#SFSW15: Inside the Local Services Land Grab
The local service industry has exploded in recent years as investors pour billion into companies creating new ways for consumer to transact with plumbers, painters and other service professionals. But even today, service professionals still rely mostly on word of mouth to find leads and get new jobs.
During a session at Street Fight Summit West in San Francisco Tuesday, the chief executives of two of the hottest new services startups — Thumbtack and Pro.com — discussed the dynamics of navigating the quickly changing local services sector. Thumbtack, which raised $100 million last year, has created a reverse marketplace for service providers, and Pro.com, a Seattle startup headed up by former Digg CEO Matt Williams, has aggregated pricing data from thousands of service professionals across the country.
For the consumer these online service agencies can be time saving when looking for a caterer for a wedding, or a plumber for the drains, by connecting these customers directly to local professionals.
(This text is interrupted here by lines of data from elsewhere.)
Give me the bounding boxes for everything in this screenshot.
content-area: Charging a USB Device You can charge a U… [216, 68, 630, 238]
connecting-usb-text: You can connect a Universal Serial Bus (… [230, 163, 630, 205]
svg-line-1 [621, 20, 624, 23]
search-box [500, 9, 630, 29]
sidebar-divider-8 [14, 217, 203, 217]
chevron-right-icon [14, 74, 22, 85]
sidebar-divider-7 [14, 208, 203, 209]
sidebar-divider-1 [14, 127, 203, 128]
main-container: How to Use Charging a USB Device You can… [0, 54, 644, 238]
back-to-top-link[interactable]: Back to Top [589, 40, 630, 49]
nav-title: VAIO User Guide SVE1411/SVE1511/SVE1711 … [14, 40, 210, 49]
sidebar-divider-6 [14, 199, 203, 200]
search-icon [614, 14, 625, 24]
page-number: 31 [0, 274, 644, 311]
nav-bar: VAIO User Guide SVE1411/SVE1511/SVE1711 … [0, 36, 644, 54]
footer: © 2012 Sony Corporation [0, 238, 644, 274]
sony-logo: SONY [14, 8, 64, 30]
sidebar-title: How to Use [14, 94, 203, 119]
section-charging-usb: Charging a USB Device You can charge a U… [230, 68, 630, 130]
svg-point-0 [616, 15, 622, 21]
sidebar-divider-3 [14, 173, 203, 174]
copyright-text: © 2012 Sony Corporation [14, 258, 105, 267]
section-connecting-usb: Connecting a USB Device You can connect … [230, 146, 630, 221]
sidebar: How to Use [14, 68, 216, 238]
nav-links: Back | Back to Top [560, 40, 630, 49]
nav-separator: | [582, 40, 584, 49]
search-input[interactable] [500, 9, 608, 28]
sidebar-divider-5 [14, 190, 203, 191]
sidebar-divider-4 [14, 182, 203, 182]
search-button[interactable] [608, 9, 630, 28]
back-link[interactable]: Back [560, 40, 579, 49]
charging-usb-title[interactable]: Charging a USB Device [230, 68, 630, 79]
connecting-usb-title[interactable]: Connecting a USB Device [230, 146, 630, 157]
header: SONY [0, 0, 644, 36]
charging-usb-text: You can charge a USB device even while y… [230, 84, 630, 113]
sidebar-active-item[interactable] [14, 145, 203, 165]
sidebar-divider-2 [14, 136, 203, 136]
During the session, Williams described the added benefits to consumers that comes through the convenience of getting an instant quote online through Pro.com. This quote might even come bundled with pertinent data about the frequency in which a professional has conducted similar repairs or services needed by the consumers.
Monetizing these online referral companies is a challenge, and can be done through listing and consumer subscriptions, and potentially even by implementing a commission base, said Williams. However as these sites ultimately develop, both Williams and Thumbtack CEO Marco Zappacosta agree that it remains to be seen how their own agencies will expand in the coming years while trying to meet the needs of consumers.
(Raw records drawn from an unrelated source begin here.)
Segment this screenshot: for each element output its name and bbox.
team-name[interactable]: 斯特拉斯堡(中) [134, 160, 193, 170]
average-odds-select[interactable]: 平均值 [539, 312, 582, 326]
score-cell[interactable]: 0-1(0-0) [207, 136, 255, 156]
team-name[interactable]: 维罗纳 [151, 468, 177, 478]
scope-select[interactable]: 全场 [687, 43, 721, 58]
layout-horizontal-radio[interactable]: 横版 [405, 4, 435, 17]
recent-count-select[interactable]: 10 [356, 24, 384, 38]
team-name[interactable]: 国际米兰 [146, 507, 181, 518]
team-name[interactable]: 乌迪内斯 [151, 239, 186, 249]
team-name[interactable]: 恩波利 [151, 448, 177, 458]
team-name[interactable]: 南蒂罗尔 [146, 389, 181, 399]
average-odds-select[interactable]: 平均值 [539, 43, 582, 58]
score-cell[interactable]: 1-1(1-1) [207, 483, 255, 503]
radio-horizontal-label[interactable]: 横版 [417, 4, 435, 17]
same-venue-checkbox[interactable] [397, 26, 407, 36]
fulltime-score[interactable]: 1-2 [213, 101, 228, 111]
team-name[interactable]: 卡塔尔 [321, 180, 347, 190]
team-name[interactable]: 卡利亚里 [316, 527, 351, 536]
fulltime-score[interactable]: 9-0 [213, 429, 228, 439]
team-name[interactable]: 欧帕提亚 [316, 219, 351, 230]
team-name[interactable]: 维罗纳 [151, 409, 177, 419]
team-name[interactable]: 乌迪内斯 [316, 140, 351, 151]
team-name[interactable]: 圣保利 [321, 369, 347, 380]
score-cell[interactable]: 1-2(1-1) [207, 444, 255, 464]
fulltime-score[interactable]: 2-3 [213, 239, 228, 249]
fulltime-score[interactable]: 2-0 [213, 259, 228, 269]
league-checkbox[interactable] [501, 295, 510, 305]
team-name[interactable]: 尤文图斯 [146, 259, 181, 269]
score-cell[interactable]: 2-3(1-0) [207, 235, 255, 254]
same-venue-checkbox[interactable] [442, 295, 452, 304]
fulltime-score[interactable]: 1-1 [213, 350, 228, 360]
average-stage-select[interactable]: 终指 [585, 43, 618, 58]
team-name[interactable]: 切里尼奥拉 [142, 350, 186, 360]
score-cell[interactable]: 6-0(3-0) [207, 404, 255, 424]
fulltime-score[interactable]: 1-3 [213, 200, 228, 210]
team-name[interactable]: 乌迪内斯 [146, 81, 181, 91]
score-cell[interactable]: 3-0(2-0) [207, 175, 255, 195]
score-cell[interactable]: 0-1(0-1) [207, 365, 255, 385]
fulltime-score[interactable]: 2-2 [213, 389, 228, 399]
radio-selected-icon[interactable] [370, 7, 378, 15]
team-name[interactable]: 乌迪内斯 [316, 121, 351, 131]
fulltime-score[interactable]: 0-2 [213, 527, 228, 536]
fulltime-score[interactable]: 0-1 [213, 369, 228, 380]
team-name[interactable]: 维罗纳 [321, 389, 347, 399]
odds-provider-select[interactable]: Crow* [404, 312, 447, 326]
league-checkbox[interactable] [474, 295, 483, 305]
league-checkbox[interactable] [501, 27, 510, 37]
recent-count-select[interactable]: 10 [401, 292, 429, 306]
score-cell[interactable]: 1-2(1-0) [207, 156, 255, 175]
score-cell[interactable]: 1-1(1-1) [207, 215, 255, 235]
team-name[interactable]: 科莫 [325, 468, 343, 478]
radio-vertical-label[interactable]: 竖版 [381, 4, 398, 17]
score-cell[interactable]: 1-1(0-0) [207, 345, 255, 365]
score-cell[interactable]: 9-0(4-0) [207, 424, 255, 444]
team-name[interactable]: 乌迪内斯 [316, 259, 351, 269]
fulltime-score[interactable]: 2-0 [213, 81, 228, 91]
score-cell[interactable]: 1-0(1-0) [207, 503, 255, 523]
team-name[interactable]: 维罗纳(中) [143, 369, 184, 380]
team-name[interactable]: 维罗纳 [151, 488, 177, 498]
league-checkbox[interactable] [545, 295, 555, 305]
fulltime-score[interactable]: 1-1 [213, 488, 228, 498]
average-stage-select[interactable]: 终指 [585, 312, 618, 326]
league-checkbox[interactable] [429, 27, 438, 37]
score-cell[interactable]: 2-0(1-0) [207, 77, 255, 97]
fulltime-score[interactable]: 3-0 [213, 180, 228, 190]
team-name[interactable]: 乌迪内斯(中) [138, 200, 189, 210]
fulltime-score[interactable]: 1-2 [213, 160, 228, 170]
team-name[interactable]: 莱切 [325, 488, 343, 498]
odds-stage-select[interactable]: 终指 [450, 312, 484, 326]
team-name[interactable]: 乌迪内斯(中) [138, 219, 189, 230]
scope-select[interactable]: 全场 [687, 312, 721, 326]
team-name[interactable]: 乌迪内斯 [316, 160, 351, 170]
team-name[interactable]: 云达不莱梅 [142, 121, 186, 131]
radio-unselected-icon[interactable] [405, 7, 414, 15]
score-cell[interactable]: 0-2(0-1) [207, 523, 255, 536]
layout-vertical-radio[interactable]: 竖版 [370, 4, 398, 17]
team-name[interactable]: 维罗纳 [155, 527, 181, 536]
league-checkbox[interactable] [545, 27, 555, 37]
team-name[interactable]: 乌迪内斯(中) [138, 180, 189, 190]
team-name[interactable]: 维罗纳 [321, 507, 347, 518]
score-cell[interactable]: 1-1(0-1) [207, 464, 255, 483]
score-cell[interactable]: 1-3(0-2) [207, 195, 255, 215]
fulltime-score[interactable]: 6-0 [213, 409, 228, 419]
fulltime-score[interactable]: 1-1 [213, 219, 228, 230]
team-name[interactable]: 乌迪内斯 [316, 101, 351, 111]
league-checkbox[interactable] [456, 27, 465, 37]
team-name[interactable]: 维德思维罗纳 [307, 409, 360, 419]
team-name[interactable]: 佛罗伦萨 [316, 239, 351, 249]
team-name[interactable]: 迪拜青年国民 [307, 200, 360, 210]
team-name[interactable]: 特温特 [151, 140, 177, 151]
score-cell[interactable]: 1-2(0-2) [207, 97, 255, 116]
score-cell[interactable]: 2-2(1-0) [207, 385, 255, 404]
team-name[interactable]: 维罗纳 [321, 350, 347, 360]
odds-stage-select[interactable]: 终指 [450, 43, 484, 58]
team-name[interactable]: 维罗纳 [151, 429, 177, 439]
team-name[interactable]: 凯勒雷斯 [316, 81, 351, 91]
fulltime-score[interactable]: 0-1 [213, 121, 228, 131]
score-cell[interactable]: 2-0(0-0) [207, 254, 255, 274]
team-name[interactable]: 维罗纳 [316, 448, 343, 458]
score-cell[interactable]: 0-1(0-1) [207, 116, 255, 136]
But for Williams, the end game is not to disrupt the service business the way Uber competes with taxis. Instead, he believes that the real potential for his firm is to bring professionals and consumers together while instilling trust through listing professionals who are appropriately insured and bonded in their particular fields of expertise.
The questions remain is whether these online referral systems work? And what makes these online referral agencies better than their predecessors?
One answer comes through the reality that today consumers look to their smart devices, their phones, and the web to find the service professionals they need in their area. These same service providers need clients, and because these clients need help the companies will succeed. This is an age-old market that is constantly reinventing itself and both Williams and Zappacosta agree that the potential for online growth is evident, and these companies are likely to expand in unexpected ways in the future.